Differential antagonism by the selective A1 adenosine receptor agonist CCPA of seizures induced by NMDA, kainic acid, and domoic acid

Abstract

10.1002/(SICI)1520-6769(199601)18:1<9::AID-NRC135>3.3.CO;2-0The ability of 2-chloro-N6-cyclopentyladenosine (CCPA), a selective agonist for A1 adenosine receptors, to antagonize convulsions induced by the activation of different excitatory amino acid receptor subtypes was evaluated in rats. CCPA (0.5 to 3 mg/kg, i.p.) antagonized in a dose-dependent manner seizures induced by intracerebroventricular infusion of N-methyl-D-aspartate (NMDA). At a dose of 1 mg/kg, CCPA induced a marked delay (∼15 min) in the onset of seizures and reduced by 60% the number of animals showing seizures in rats treated with 5 μg of NMDA, whereas at 3 mg/kg the adenosine analog completely prevented convulsions.
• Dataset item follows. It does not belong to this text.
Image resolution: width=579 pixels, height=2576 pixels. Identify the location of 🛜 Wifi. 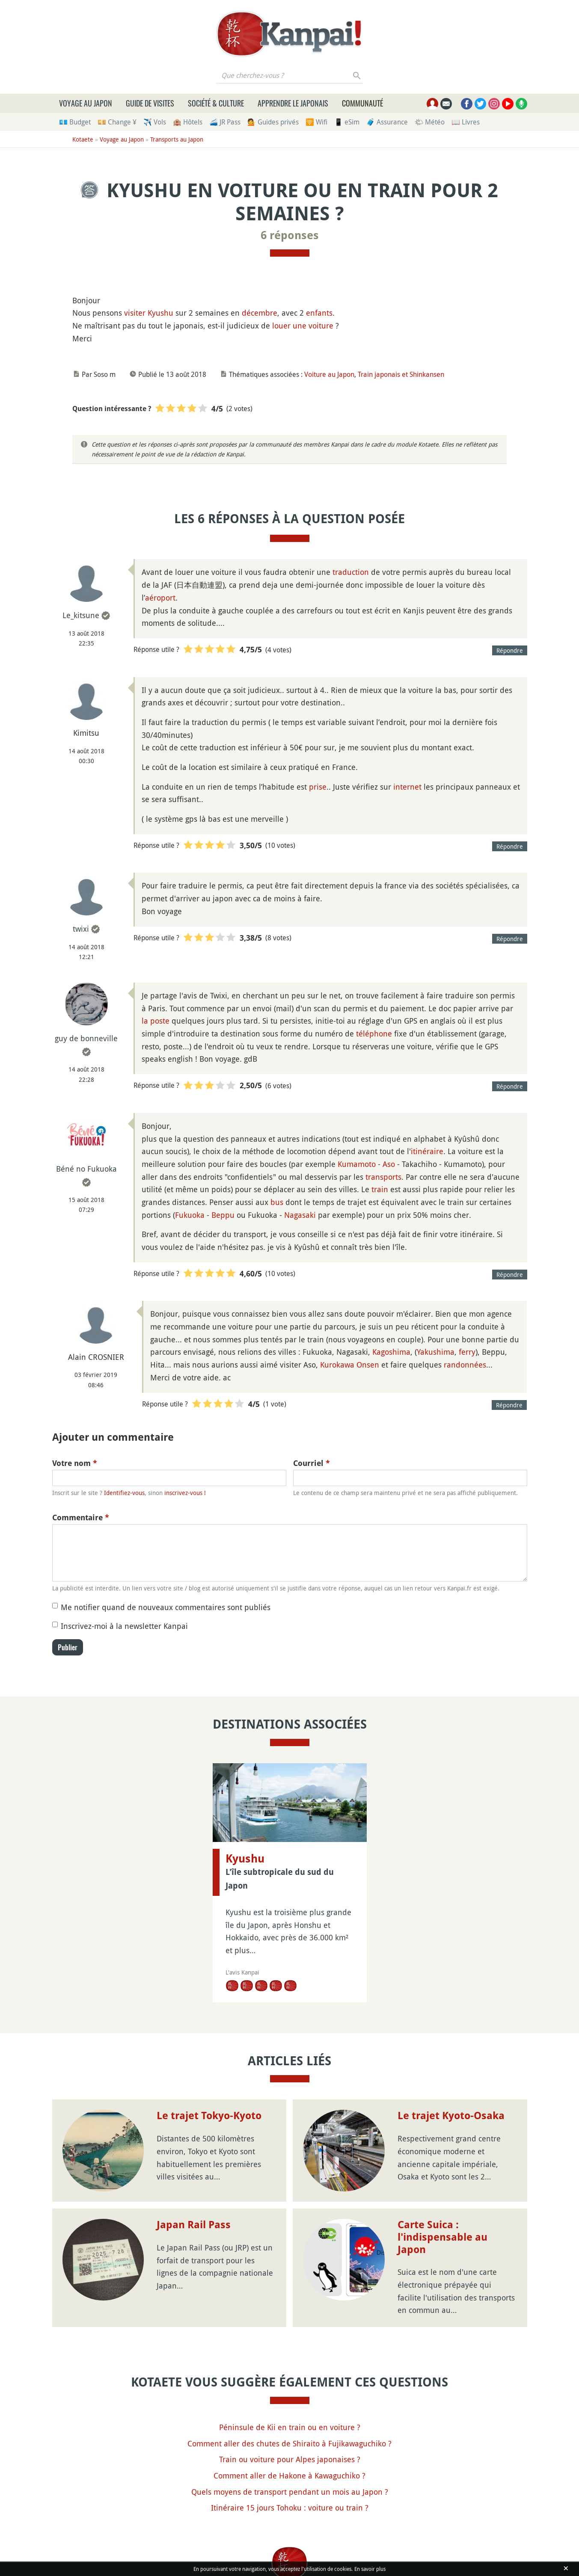 (316, 122).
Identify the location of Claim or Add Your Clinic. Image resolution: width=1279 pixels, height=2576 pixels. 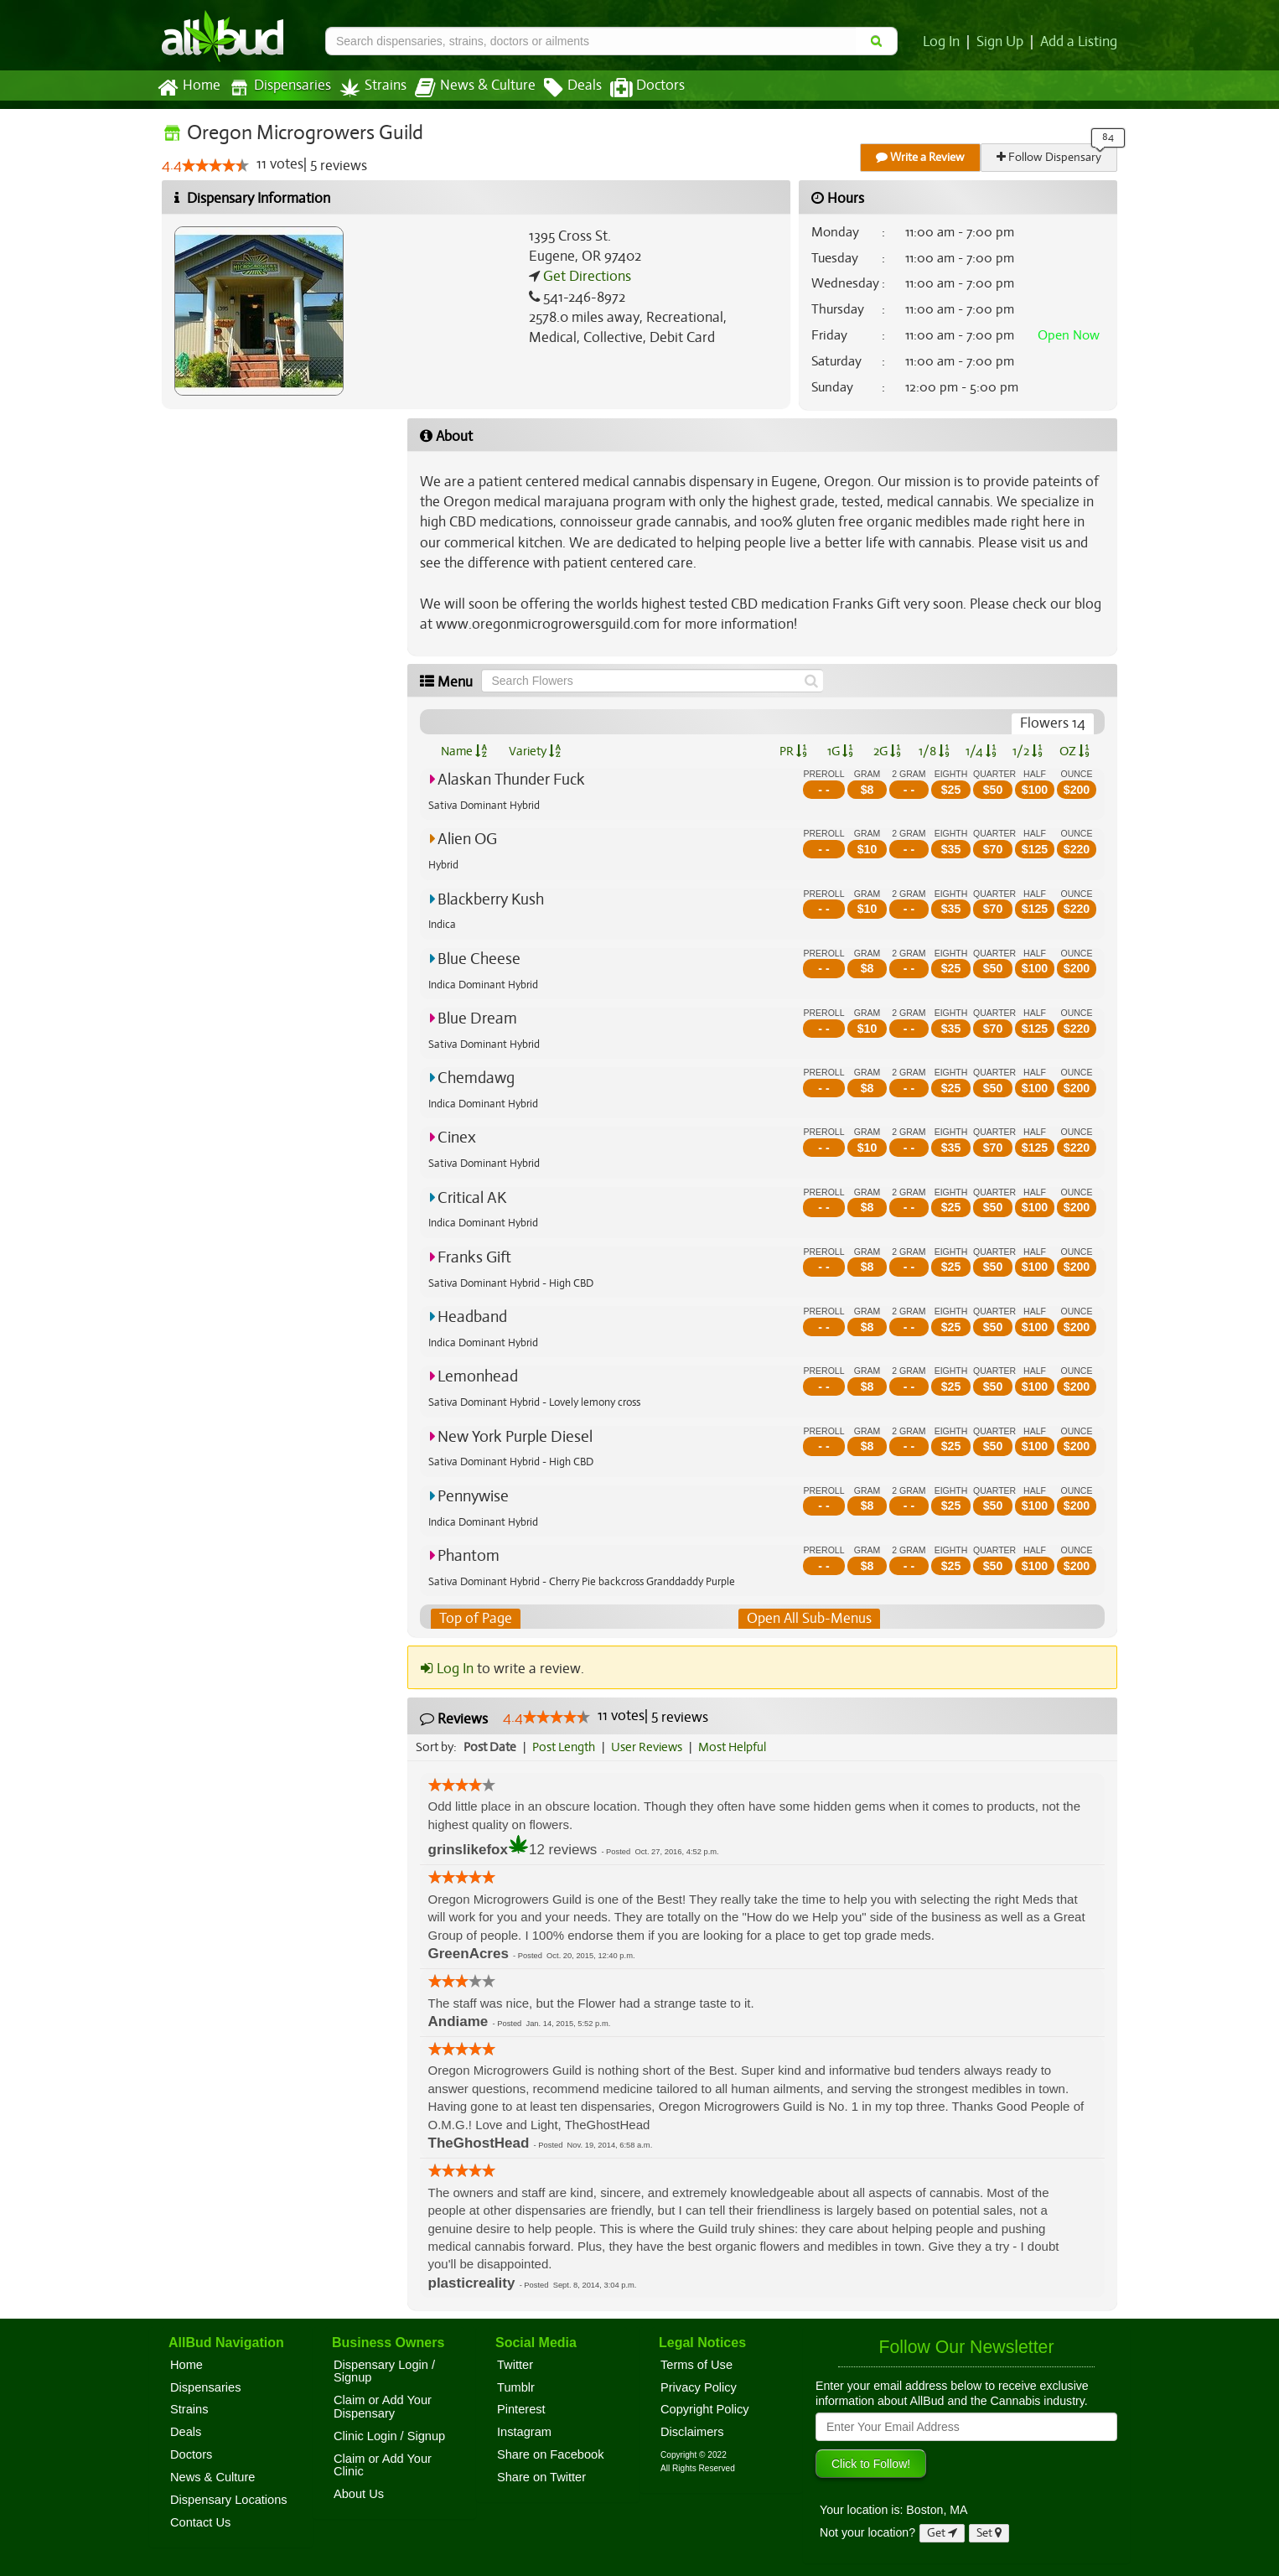 (383, 2465).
A similar, but less pronounced, effect of CCPA was apparent in animals injected with 15 μg of NMDA. Previous administration of a specific A1 receptor antagonist abolished the antagonistic action of CCPA on NMDA-induced seizures, suggesting that the effect of CCPA is mediated by a direct activation of A1 receptors. In contrast, CCPA (1 or 3 mg/kg, i.p.) had no effect on seizures induced by kainic acid (12 mg/kg, i.p.) or by the intracerebroventricular injection of domoic acid (1 to 5 μg), a selective and high-affinity ligand for kainate-sensitive glutamate receptors. These results indicate that the anticonvulsant action of CCPA is specific for seizures induced by activation of NMDA-sensitive glutamate receptors.